A Patient’s Medical Home in Action
April Frego, RN, CDE, and Lisa Bonds, CCPA, are passionate health professionals separated only by where they are in their respective career paths. Frego has been a primary care nurse since 1976 and has spent the majority of her working career in the residency training program with the University of Manitoba. Bonds graduated from the University of Manitoba’s Master of Physician Assistant Studies program in 2013. She also holds a Bachelor of Science with a major in psychology.
Frego has many years of experience working with patients of all ages and with health care providers to ensure that clinical care is provided in a patient-centred and cost-effective manner. She has consistently focused on improving patient care by diligently spending time with patients in areas like education, guidance, and counselling. Frequent referrals from physicians from the wider Winnipeg area for provision of community health resources like supportive counselling, health promotion through lifestyle behaviour change, enhanced chronic disease management such as insulin starts for patients with diabetes, and training in skills to enhance patient self-care led Frego to transition to a more focused patient-centred model.

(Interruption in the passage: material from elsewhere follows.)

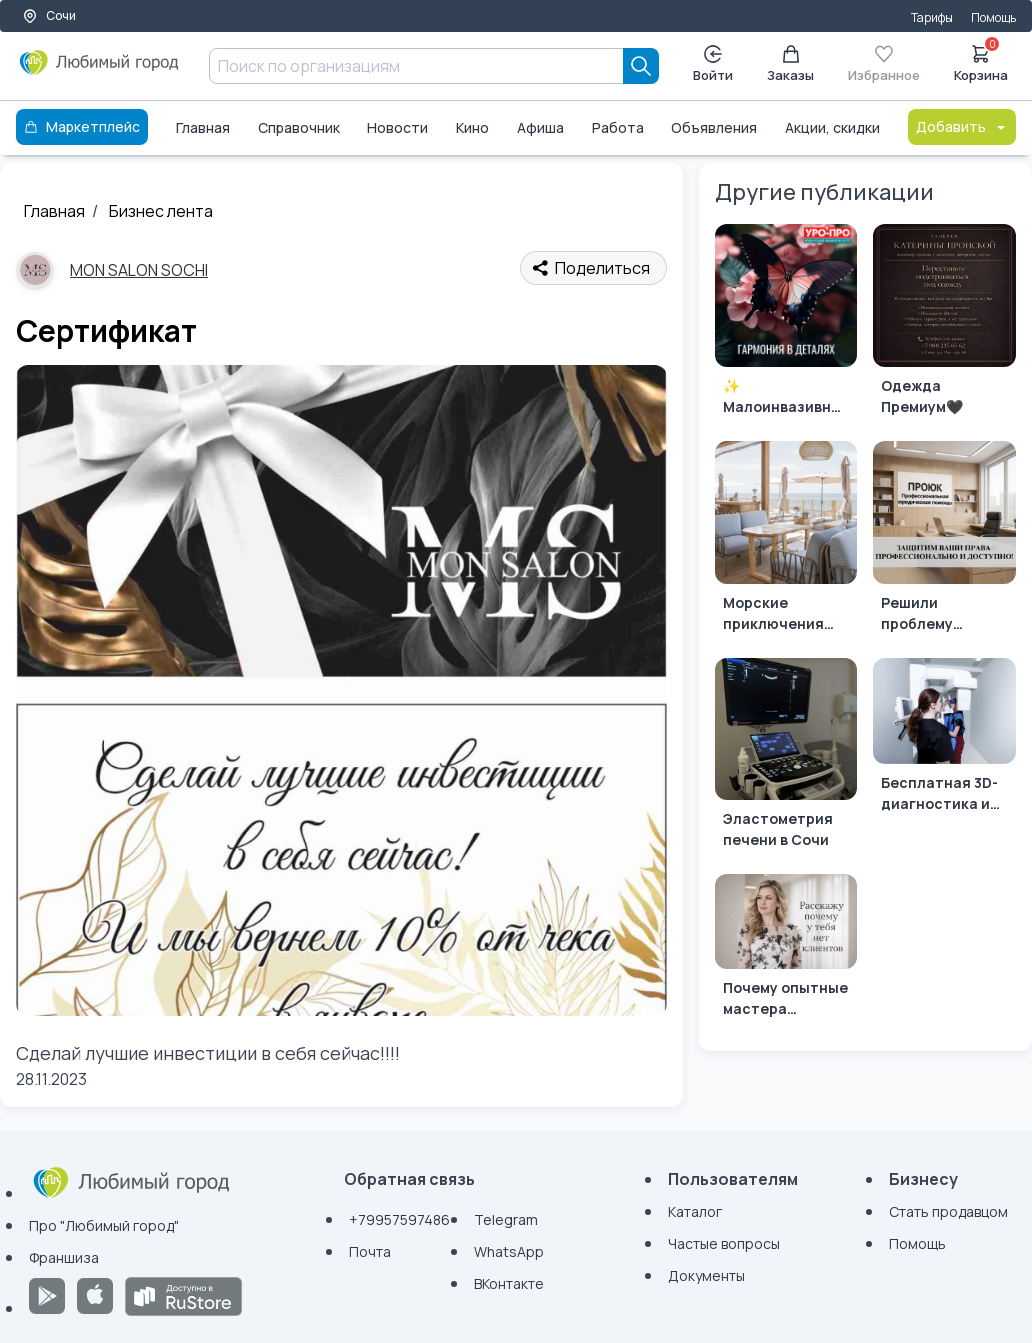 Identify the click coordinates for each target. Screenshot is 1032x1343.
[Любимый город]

For the past couple of years, both Frego and Bonds have been working with the Winnipeg Regional Health Authority in a private fee-for-service clinic. The clinic has seven physicians and a physician assistant as well as a range of support staff, and defines itself according to the principles of the Patient’s Medical Home. The clinic, which is aligned with the Interprofessional Team Demonstration Initiative, launched in January 2015. “Manitoba Health in partnership with the regional health authorities wishes to support fee-for-service practices to enhance access to primary care for Manitobans through the introduction of interprofessional collaborative teams.” The initiative aims to provide access to care and continuity of care, and improve quality and safety, thereby increasing efficiency within the practice (the right person seeing the right patient), reducing workload, and increasing job satisfaction for all. Part of Bonds’s role in the clinic is to increase access for urgent concerns by seeing patients the same day of initial contact if possible.
She also does some in-patient work assisting the physicians in the clinic who admit to family medicine at the local community hospital. All of the clinic’s physicians admit their own patients to the hospital, so the team is often able to care for the patients throughout the whole admission, hospital stay, and discharge process, providing the continuity of care that is central to the Patient’s Medical Home. The team uses an EMR (electronic medical record) to assist with documentation of day-to-day visits, the importing of test results, and communication for all providers. Bonds and Frego each see an average of ten patients per day. This care delivery model means that patients have access to more health care providers with complementary strengths and perspectives, from the front desk staff that ensures timely access to the right health care provider, to the interprofessional team who work together understanding the goal is patient-centred care.
This new model of interprofessional care at the Winnipeg clinic has been a rewarding and exciting experience for both Bonds and Frego. Feedback from patients and physicians regarding the delivery of safe, quality care has been overwhelmingly positive. What they enjoy most of all is working in a friendly, team-based, non-hierarchical environment that simply puts patients first! In other words: a Patient’s Medical Home—a model benefitting patients and appealing to health professionals at different ends of their own career journeys.